Em 15 anos, Homem-Aranha passou por dois reboots e teve três atores interpretando o protagonista, o que seria motivo para qualquer um dizer que sua imagem está desgastada ou algo do tipo. A grande questão é que nenhum dos 5 primeiros filmes do herói foram produzidos pela Marvel Studios, e agora temos consciência do quanto ela conhece seu personagem. Eu diria que o acordo entre o estúdio e a Sony foi uma das melhores atitudes das empresas, pois finalmente tivemos o filme do Homem-Aranha que todos queríamos ver.

O primeiro acerto foi na escolha do ator. Tom Holland entrega um Peter Parker que precisa lidar com uma prova de espanhol e um assalto ao banco no mesmo dia. Além do carisma do ator, seu personagem é genuíno e age como um adolescente de verdade, incluindo todos os dilemas dessa idade. Os melhores momentos do filme não são as perseguições ou sequências de ação, mas as horas que Peter passa na escola enfrentando problemas comuns, como tentar se enturmar em uma festa ou se declarar para uma garota.

Como todo herói, ele conta com um parceiro, ou melhor, um “nerd do computador” que, além de ser o braço direito do protagonista, é um ótimo alívio cômico. E como todo adolescente, ele tem a Tia May: a figura materna que se preocupa pelo sobrinho sair escondido a noite e andar muito “distraído” ultimamente.
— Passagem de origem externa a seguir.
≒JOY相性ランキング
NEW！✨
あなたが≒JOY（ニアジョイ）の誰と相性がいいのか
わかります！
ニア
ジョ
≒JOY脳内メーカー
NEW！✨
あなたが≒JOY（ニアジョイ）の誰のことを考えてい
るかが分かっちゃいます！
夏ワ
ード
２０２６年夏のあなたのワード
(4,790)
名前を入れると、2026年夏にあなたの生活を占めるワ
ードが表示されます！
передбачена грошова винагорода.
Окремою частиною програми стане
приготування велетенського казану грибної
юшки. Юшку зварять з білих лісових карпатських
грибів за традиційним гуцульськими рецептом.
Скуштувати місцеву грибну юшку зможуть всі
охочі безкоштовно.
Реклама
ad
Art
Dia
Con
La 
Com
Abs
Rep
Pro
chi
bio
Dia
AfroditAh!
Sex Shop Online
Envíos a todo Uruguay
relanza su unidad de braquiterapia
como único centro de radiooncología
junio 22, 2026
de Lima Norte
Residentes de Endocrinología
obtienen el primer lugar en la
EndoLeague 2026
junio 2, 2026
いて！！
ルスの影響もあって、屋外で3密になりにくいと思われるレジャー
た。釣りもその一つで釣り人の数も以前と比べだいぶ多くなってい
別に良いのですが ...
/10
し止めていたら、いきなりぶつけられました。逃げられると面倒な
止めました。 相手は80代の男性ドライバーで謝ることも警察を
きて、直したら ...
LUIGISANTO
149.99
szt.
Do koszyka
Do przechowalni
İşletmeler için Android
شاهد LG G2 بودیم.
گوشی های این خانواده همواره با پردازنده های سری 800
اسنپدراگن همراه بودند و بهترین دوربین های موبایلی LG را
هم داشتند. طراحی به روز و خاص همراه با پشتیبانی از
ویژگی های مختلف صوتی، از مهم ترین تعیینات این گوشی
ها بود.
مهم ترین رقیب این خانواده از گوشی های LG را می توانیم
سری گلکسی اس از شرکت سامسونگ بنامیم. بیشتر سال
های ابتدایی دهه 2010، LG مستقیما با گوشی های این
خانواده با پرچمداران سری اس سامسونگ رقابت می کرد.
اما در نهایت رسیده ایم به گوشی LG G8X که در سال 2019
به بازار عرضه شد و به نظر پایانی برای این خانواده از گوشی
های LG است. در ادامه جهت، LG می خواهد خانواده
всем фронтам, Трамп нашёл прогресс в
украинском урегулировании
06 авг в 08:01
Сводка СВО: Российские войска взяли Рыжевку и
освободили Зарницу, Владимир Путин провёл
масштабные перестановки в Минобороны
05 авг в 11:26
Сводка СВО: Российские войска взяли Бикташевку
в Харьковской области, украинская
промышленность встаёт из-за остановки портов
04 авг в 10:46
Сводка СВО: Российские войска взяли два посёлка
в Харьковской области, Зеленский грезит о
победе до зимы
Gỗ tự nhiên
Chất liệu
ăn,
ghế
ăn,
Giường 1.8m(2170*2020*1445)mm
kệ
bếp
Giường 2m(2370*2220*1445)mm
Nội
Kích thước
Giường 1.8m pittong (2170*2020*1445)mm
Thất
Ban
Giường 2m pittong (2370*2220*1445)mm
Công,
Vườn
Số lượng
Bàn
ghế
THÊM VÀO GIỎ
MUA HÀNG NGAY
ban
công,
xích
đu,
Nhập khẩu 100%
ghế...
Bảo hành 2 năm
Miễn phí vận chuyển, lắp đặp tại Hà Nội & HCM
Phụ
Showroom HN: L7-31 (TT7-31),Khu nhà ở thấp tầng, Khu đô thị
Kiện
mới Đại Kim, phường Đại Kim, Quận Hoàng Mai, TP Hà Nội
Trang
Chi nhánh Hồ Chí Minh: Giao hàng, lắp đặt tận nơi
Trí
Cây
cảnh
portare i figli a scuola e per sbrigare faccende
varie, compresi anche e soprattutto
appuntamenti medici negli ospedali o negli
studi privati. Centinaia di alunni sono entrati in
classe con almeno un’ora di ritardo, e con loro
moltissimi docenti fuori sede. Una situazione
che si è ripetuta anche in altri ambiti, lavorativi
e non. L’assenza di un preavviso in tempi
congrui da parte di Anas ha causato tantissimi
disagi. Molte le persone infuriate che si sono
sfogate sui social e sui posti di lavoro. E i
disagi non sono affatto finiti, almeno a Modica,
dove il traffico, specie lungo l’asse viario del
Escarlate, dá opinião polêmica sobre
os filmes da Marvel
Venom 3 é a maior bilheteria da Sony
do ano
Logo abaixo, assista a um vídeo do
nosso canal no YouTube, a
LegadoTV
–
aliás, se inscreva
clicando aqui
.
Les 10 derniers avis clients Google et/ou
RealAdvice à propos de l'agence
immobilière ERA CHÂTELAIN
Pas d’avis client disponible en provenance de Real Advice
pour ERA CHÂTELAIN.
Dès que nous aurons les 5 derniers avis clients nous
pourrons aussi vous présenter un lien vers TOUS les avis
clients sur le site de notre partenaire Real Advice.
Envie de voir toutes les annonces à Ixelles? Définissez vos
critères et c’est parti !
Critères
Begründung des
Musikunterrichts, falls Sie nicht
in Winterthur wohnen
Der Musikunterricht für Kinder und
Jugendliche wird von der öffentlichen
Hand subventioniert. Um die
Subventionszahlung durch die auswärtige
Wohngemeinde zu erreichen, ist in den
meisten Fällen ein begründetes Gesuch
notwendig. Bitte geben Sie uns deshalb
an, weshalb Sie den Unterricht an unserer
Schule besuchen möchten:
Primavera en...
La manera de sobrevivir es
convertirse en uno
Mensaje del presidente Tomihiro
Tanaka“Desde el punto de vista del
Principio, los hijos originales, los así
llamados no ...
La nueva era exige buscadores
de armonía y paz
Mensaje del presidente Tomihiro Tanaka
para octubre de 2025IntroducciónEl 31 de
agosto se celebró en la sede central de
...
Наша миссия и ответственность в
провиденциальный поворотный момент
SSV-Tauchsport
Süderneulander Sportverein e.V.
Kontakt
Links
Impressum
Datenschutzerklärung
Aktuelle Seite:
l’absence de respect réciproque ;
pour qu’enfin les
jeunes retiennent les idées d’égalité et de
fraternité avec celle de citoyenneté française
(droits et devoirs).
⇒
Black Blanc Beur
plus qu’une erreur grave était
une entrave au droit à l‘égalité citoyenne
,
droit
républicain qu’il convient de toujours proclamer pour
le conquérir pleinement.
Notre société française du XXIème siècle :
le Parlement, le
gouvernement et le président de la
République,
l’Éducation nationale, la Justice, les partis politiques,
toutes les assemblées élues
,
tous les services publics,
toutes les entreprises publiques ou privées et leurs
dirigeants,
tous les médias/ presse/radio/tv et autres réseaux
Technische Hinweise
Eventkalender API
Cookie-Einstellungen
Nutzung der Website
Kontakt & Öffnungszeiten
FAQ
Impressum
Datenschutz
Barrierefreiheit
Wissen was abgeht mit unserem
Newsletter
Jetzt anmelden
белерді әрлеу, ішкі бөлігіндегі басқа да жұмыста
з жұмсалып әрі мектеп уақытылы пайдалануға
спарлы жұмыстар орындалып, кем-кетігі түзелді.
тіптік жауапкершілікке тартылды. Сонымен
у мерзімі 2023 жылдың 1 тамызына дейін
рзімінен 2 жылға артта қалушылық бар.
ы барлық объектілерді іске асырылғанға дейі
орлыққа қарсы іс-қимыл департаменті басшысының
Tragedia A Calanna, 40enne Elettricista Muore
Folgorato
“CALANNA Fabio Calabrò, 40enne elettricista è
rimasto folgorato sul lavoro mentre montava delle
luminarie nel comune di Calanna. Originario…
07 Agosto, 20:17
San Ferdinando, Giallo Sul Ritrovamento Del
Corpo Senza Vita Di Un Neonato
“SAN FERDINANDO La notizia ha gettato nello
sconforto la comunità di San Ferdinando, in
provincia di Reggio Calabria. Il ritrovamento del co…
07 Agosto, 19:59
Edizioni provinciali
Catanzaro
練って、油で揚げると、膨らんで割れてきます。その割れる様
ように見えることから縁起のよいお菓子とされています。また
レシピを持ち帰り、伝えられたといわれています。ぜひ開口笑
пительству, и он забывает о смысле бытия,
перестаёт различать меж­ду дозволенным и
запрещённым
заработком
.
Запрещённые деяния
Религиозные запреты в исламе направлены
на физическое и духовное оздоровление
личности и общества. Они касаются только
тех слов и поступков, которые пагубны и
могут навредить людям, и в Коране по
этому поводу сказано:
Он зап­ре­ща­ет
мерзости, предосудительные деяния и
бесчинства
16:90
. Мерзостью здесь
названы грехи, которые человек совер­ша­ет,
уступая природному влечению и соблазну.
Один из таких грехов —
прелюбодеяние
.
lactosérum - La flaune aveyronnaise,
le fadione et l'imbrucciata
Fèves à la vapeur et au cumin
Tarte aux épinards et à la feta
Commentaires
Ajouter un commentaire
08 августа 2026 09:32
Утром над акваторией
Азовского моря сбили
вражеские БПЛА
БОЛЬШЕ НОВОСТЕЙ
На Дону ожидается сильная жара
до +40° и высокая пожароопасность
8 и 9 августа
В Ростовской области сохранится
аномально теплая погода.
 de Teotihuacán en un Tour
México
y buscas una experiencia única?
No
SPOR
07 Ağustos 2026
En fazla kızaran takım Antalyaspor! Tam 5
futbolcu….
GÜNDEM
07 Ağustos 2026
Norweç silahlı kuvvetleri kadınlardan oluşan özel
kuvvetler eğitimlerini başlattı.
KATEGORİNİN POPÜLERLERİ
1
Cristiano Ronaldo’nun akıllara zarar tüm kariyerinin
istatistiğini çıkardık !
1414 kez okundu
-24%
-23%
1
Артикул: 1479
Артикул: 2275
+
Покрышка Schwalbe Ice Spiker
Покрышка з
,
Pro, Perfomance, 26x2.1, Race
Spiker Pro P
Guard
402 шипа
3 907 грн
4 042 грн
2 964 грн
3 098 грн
Enquanto não impede assaltos ao banco, Peter tem que lidar com o valentão da escola, que é um tipo diferente do que estamos acostumados. Flash continua sendo o babaca de sempre, que tem inveja de Peter e zoa ele por qualquer coisa, mas não é o garoto forte com jaqueta de futebol americano. Os tempos mudaram e o filme soube adaptar isso muito bem, tanto nas pessoas quanto na própria escola em si. Inclusive, aqui ainda podemos ver diversas homenagens aos filmes de John Hughes, como Curtindo a Vida Adoidado e Clube dos Cinco.

O uniforme também foi um dos pontos positivos em Homecoming. Ele é mais tecnológico que os anteriores, com direito a elementos novos que enriquecem o filme e são explorados nas missões. Por outro lado, isso significa muito poder nas mãos de um garoto de 14 anos, e com ele surgem as grandes responsabilidades. Esse tema é debatido a todo momento e se torna uma das questões mais trabalhadas do protagonista, além de ser quando Tony Stark ganha um peso na trama.

Não se preocupe, o filme não é um “Tony Stark: De Volta ao Lar” como muitos diziam. Ele faz aparições pontuais e importantes para a progressão da história, e nenhum fan-service para os fãs do Homem de Ferro. A escolha de Tony como mentor de Peter funciona perfeitamente por conta dos acontecimentos de Guerra Civil, onde o vemos amadurecer e tomar consciência das suas atitudes, e agora querendo passar esses valores para o garoto em ascensão.

Ainda temos o vilão, que é um dos mais bem construídos da Marvel até aqui. Abutre tem uma ótima motivação, sendo possível entendermos seu lado, mesmo estando errado. Ele é acima de tudo um personagem humano, com todos os erros que estamos fadados a cometer, mas ainda passa a ameaça que precisa para contrastar com o herói.

De Volta ao Lar é tranquilamente o melhor filme do Homem-Aranha, principalmente graças a Tom Holland, que conseguiu passar o Peter Parker mais fiel que pode. E não digo fiel aos quadrinhos, mas a nós. Um dos maiores motivos que faz Homem-Aranha se tornar um dos personagens mais populares é por conseguirmos nos identificar com ele, e o filme conseguiu fazer isso melhor que qualquer outro. Peter não é um bilionário ou um alienígena, é apenas um adolescente que ganhou superpoderes, e podemos nos colocar no seu lugar se estivéssemos na mesma situação.


É claro que nem tudo são flores e eu tenho que citar aqui os problemas que tive durante a sessão. Os pontos negativos não estão no filme, mas sim nas pessoas que o assistem. É cada vez mais comum que o público que vai ao cinema não se comporte como tal e atrapalhe a experiência dos outros. Eu tive o azar de sentar ao lado de pessoas desrespeitosas, que tentavam chamar atenção gritando, fazendo piadinhas e comentários óbvios. Felizmente, não foi o suficiente para tirar meu sorriso do rosto por assistir o Homem-Aranha que tanto queria, depois de 15 anos.